The N.C. Housing Trust Fund is North Carolina’s only state-funded and state-designed resource for financing affordable housing.
“Asheville and Buncombe County is somewhat unique to the rest of Western North Carolina, because most of the jobs are in Buncombe County,” Estes said. “If Asheville and Buncombe County can’t provide adequate housing, the workforce will be forced to reside in other counties. People tend to spend their money where they reside, not where they work.”
CPP: What are some other policy priorities for 2012?
Estes: Other state policy priorities for the N.C. Housing Coalition include: protecting the N.C. Housing Tax Credit, as well as legislation recognizing Low Income Housing Tax Credit properties at their rent-restricted value for the purpose of tax valuation; enacting revenue to avoid cuts to essential programs like affordable housing; strengthening homeowner protections against homeowner associations, including restrictions on the power of a homeowners’ association; taking pre-emptive actions against unnecessary utility rate increases; and protecting tenants against unfair liability in the case of bedbug infestation.
CPP: Are there other state legislative issues the N. C. Housing Coalition will focus on this year?
Estes: Bills were introduced last session that would reduce consumer protections and increase the cost of small loans. Senate Bill 488 would strip away many of the consumer protections for lease-option contracts and contracts for deeds, as well as protections against foreclosure rescue scams that were put into place last year in the Homeowner/Homebuyer Protection Act. House Bill 810 would raise rates and fees on small consumer finance loans.

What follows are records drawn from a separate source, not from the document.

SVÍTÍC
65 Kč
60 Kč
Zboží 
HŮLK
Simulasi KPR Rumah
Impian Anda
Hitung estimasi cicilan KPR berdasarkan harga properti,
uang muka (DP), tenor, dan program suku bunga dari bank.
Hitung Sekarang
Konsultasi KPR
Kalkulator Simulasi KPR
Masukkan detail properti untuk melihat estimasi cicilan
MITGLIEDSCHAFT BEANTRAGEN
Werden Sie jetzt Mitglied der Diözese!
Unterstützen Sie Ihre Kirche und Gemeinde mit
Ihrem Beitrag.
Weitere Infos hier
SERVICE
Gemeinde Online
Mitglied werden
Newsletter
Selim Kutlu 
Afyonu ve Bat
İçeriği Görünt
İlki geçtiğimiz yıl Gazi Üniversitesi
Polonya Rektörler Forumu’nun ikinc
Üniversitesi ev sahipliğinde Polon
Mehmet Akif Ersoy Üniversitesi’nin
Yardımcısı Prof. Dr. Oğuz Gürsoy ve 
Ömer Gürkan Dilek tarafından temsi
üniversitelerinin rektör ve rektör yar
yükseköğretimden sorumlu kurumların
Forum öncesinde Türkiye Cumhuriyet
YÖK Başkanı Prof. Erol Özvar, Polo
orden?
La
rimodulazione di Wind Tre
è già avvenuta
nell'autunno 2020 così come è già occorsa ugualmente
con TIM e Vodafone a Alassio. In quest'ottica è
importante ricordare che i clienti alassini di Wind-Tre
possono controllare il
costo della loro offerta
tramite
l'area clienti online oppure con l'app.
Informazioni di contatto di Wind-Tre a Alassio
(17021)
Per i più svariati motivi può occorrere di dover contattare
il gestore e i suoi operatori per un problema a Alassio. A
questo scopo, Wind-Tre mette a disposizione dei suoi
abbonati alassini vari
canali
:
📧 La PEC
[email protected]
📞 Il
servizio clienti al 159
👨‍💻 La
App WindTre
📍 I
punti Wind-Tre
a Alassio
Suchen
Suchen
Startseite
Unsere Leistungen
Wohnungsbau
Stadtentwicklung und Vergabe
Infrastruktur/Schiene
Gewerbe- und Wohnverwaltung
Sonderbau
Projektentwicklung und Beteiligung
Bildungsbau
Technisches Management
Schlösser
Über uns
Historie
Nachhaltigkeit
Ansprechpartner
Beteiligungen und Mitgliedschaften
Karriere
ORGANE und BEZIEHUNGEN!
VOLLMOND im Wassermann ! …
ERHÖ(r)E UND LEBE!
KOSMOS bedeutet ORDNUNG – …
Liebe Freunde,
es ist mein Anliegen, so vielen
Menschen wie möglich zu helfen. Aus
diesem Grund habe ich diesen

“These bills are still active and the N.C. Housing Coalition will continue to fight them in the 2012 Short Session,” Estes said.

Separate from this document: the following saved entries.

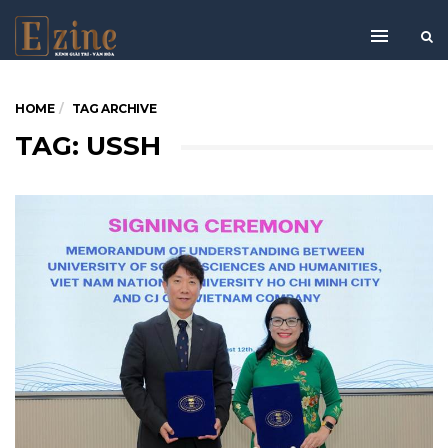
HOME
TAG ARCHIVE
TAG: USSH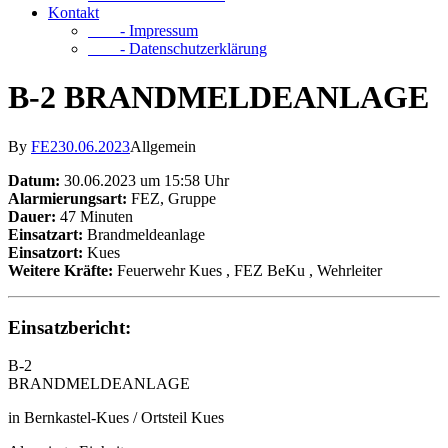
Kontakt
- Impressum
- Datenschutzerklärung
B-2 BRANDMELDEANLAGE
By
FE2
30.06.2023
Allgemein
Datum:
30.06.2023 um 15:58 Uhr
Alarmierungsart:
FEZ, Gruppe
Dauer:
47 Minuten
Einsatzart:
Brandmeldeanlage
Einsatzort:
Kues
Weitere Kräfte:
Feuerwehr Kues
, FEZ BeKu
, Wehrleiter
Einsatzbericht:
B-2
BRANDMELDEANLAGE
in Bernkastel-Kues / Ortsteil Kues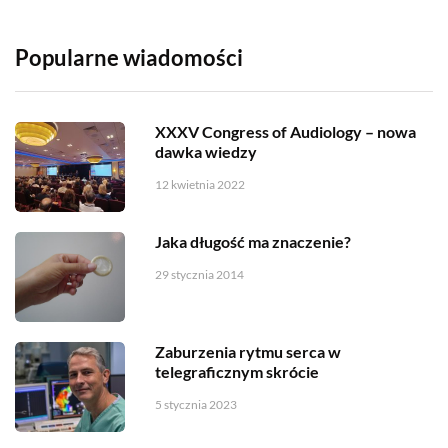
Popularne wiadomości
XXXV Congress of Audiology – nowa
dawka wiedzy
12 kwietnia 2022
Jaka długość ma znaczenie?
29 stycznia 2014
Zaburzenia rytmu serca w
telegraficznym skrócie
5 stycznia 2023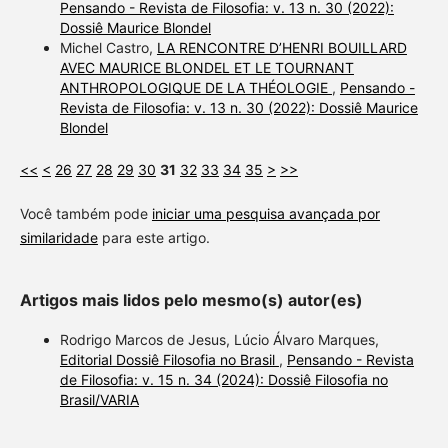
Pensando - Revista de Filosofia: v. 13 n. 30 (2022):
Dossiê Maurice Blondel
Michel Castro,
LA RENCONTRE D’HENRI BOUILLARD
AVEC MAURICE BLONDEL ET LE TOURNANT
ANTHROPOLOGIQUE DE LA THÉOLOGIE
,
Pensando -
Revista de Filosofia: v. 13 n. 30 (2022): Dossiê Maurice
Blondel
<<
<
26
27
28
29
30
31
32
33
34
35
>
>>
Você também pode
iniciar uma pesquisa avançada por
similaridade
para este artigo.
Artigos mais lidos pelo mesmo(s) autor(es)
Rodrigo Marcos de Jesus, Lúcio Álvaro Marques,
Editorial Dossiê Filosofia no Brasil
,
Pensando - Revista
de Filosofia: v. 15 n. 34 (2024): Dossiê Filosofia no
Brasil/VARIA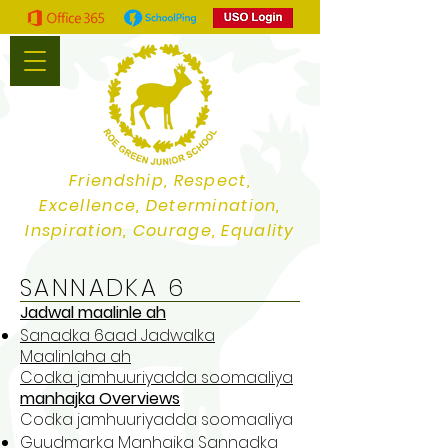
Friendship, Respect,
Excellence, Determination,
Inspiration, Courage, Equality
SANNADKA 6
Jadwal maalinle ah
Sanadka 6aad Jadwalka
Maalinlaha ah
Codka jamhuuriyadda soomaaliya
manhajka Overviews
Codka jamhuuriyadda soomaaliya
Guudmarka Manhajka Sannadka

The N.C. Housing Coalition also will continue as a member of the HKonJ coalition, which unites more than 90 organizations around a 14-point People’s Agenda for North Carolina, which promotes affordable housing and stronger protections against consumer abuse.

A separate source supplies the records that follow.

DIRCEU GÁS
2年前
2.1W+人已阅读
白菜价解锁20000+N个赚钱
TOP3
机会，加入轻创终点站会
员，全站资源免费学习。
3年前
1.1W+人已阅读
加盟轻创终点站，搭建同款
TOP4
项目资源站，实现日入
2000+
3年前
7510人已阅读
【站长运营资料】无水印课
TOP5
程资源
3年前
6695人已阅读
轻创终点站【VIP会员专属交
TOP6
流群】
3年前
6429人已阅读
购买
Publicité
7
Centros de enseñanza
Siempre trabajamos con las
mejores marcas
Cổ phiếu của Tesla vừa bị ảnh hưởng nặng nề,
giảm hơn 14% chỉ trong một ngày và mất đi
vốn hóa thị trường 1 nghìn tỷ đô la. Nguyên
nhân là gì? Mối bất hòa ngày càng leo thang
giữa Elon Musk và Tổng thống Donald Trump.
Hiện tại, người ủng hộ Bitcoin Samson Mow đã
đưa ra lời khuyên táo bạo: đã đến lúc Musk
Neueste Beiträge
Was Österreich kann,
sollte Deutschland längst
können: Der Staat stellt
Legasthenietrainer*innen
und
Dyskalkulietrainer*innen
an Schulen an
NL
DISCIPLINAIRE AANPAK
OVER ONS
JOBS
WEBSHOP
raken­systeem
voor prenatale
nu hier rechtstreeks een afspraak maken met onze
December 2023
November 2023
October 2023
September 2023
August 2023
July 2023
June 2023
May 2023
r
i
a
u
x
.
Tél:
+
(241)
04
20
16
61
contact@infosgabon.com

CPP: What issues are included on the coalition’s federal agenda?
Estes: The N.C. Housing Coalition will urge members of Congress to pass legislation to provide $1 billion for the National Housing Trust Fund and $65 million for project-based vouchers. The coalition will also work with the National Low-Income Housing Coalition to identify dedicated sources of revenue for the National Housing Trust Fund sufficient to build or preserve 1.5 million units of rental housing over 10 years. The coalition also will promote the provision of $65 million for project-based vouchers to be used in connection with units funded by the National Housing Trust Fund for every $1 billion in funding for the NHTF.
The N.C. Housing Coalition will fight to protect budget appropriations for essential HUD and USDA housing programs, as well as housing-related federal programs such as the Weatherization Assistance Program, Low-Income Home Energy Assistance Program and others.
As a part of a national coalition of housing developers, advocates, syndicators and other partners, the N.C. Housing Coalition also will work to ensure that the vital role government sponsored enterprise reform (Fannie Mae, Freddie Mac) plays in the syndication of Low-Income Housing Credits continues with whatever reform occurs.